Post  Mata Hari Fri Mar 08, 2013 7:34 pm

March 5 was the birthday of her second husband, Henry II.

http://onceiwasacleverboy.blogspot.com/2013/03/the-birth-of-king-henry-ii.html
Like his Norman ancestors and his descendents as Kings he was a zealous defender of the royal authority - that is how his legal reforms or developments should be seen. As has been pointed out in that respect the nineteenth century tendency to see him as an almost Gladstonian figure is anachronistic - King Henry was a man of the twelfth century through and through.

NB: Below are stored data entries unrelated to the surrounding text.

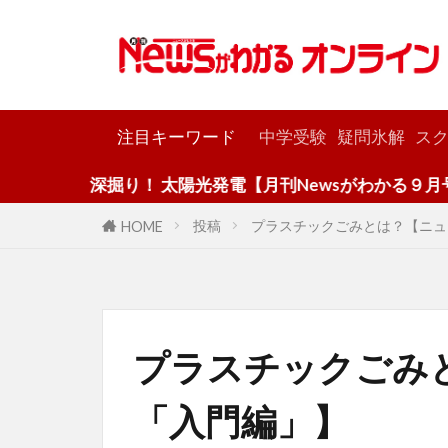
カテゴリー
注目キーワード
中学受験
疑問氷解
スク
深掘り！ 太陽光発電【月刊Newsがわかる９月号】
投稿
プラスチックごみとは？【ニュ
HOME
プラスチックごみ
「入門編」】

By combining his own paternal and maternal inheritance with that of his wife, Eleanor of Aquitaine, he created not only the so called Angevin Empire - and however he envisaged its future management after his own lifetime - but extended it with his grant and conquest of Ireland and assertion of overlordship of Scotland. Thereby he laid down, or re-emphasised, the dominant themes of English royal foreign policy for centuries to come.

An energetic man with the habit of dashing across his teritories he appears to have had little time ( in either sense) for the ceremonialof kingship, dispensing with the thrice yearly Crown-wearings of his ancestors for example. Given the absence of his successor King Richard I from England for most of his reign it was not until the time of King John and his son King Henry III that the country saw much of ceremonious ritual kingship.

There is plenty of evidence for the fact that King Henry II had a temper - most famously in the story of the death of St Thomas of Canterbury. The King's reputation may well have been one he encouraged - I suspect the more extreme stories, such as him whilst still in bed tearing up letters that angered him, followed by then ripping up the the coverlet and finally throwing himself on the floor and chewing the rushes were either stories deliberately circulated to create the appropriate impression or staged by the King for the same reason.